Chinese hackers recently infiltrated multiple U.S. Treasury Department workstations and accessed unclassified documents by compromising a third-party software service provider. This incident has been classified as a “major cybersecurity incident” by the Treasury Department. Although the exact number of affected workstations and the types of documents accessed remain undisclosed, the department insists there is currently no evidence of ongoing access to its information by the hackers.

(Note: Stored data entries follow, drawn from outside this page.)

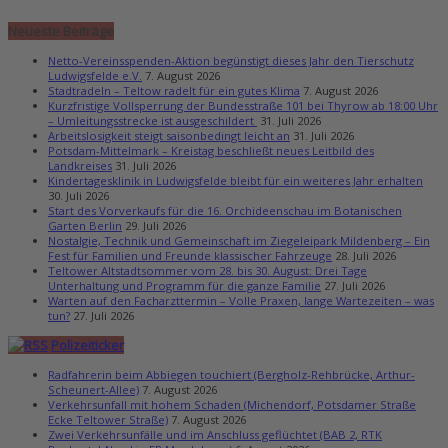
Neueste Beiträge
Netto-Vereinsspenden-Aktion begünstigt dieses Jahr den Tierschutz
Ludwigsfelde e.V.
7. August 2026
Stadtradeln – Teltow radelt für ein gutes Klima
7. August 2026
Kurzfristige Vollsperrung der Bundesstraße 101 bei Thyrow ab 18:00 Uhr
– Umleitungsstrecke ist ausgeschildert
31. Juli 2026
Arbeitslosigkeit steigt saisonbedingt leicht an
31. Juli 2026
Potsdam-Mittelmark – Kreistag beschließt neues Leitbild des
Landkreises
31. Juli 2026
Kindertagesklinik in Ludwigsfelde bleibt für ein weiteres Jahr erhalten
30. Juli 2026
Start des Vorverkaufs für die 16. Orchideenschau im Botanischen
Garten Berlin
29. Juli 2026
Nostalgie, Technik und Gemeinschaft im Ziegeleipark Mildenberg – Ein
Fest für Familien und Freunde klassischer Fahrzeuge
28. Juli 2026
Teltower Altstadtsommer vom 28. bis 30. August: Drei Tage
Unterhaltung und Programm für die ganze Familie
27. Juli 2026
Warten auf den Facharzttermin – Volle Praxen, lange Wartezeiten – was
tun?
27. Juli 2026
Polizeiticker
Radfahrerin beim Abbiegen touchiert (Bergholz-Rehbrücke, Arthur-
Scheunert-Allee)
7. August 2026
Verkehrsunfall mit hohem Schaden (Michendorf, Potsdamer Straße
Ecke Teltower Straße)
7. August 2026
Zwei Verkehrsunfälle und im Anschluss geflüchtet (BAB 2, RTK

A department spokesperson emphasized the importance the Treasury places on safeguarding its systems and data, highlighting efforts over the past four years to enhance cybersecurity measures. They also affirmed ongoing collaboration with private and public sector partners to protect the financial system.
In response to these allegations, the Chinese government reiterated its stance against hacking and dismissed the accusations as unsubstantiated. A Foreign Ministry spokesperson stated that China opposes all forms of hacking and the spread of what it considers false information for political reasons.
The breach, associated with a wider cyberespionage effort known as Salt Typhoon, has raised concerns following similar intrusions affecting U.S. telecommunications. Investigations involving the FBI and the Cybersecurity and Infrastructure Security Agency are underway, with the attack attributed to Chinese state-sponsored actors. The Treasury Department is taking steps, such as removing compromised services, to mitigate any further threats.